Closed JakubMosakowski closed 1 year ago
@JakubMosakowski we cannot do any investigation without additional info. I see that your machine got the shutdown signal. Most often, this means that the resources consumed in the process exceeded the limits. We can theoretically check whether this is so. But we need to see an example of the pipeline that caused the outage and links to failed uses. Even if they belong to a private repository.
Sure.
Examples of failing builds: https://github.com/SpotOnInc/android-omnichannel/actions/runs/3638760141 https://github.com/SpotOnInc/android-omnichannel/actions/runs/3638651891 https://github.com/SpotOnInc/android-omnichannel/actions/runs/3638619301 https://github.com/SpotOnInc/android-omnichannel/actions/runs/3638519339 https://github.com/SpotOnInc/android-omnichannel/actions/runs/3638515786
The interesting part is that it doesn't seem to be related to any of our changes. I created a branch that is reverted by the last X commits (to the point in history where our builds were smooth) and they are not passing anymore.

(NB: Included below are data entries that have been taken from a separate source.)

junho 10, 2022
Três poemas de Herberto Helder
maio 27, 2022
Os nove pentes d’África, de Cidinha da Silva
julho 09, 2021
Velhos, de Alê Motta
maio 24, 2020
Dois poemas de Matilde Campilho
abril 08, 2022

We are also seeing this after upgrading our self hosted runners from 20.04 to 22.04 with no other seemingly related changes. Do the 22.04 runners have more conservative limits even when using self hosted?

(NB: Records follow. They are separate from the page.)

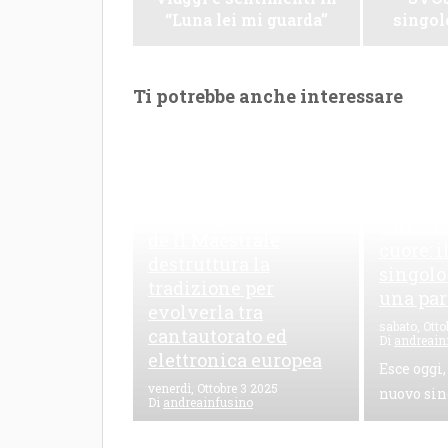
“Luna lei mi guarda”
singo
Ti potrebbe anche interessare
Le Maioliche: canto di
una frattura
Leo Riz
contemporanea L’EP
carriera
de Il Maestrale
cuore: 
destruttura la
singolo
tradizione per
una par
evolverla tra
sabato, Otto
cantautorato ed
Di
andreain
elettronica europea
Esce oggi,
venerdì, Ottobre 3 2025
nuovo sin
Di
andreainfusino
Le Maioliche è il nuovo EP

The same happens to us in private repo. Builds started to randomly fail with this error:
We didn't do any significant changes to workflows.

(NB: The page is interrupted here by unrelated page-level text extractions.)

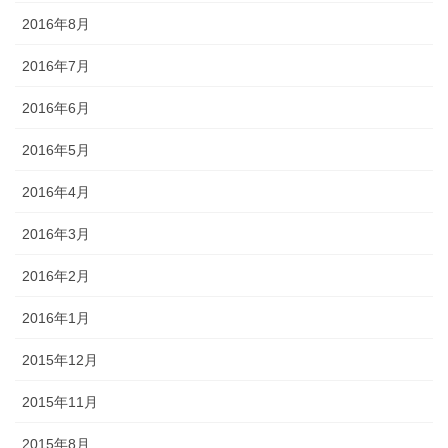
2016年8月
2016年7月
2016年6月
2016年5月
2016年4月
2016年3月
2016年2月
2016年1月
2015年12月
2015年11月
2015年8月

Hi @ihor-panasiuk95, please send me a links to workflow runs both with positive and negative results.
@erik-bershel will you be able to visit them taking into account that they are in private repo?
@ihor-panasiuk95 it's not a problem. There is no need to check what is going on in your private repository in the first step. I want to check the load on agents and compare successful and failed jobs. If the information is not enough, then we will discuss the repro-steps. For example: https://github.com/owner/repo/actions/runs/runID or https://github.com/erik-bershel/erik-tests/actions/runs/3680567148.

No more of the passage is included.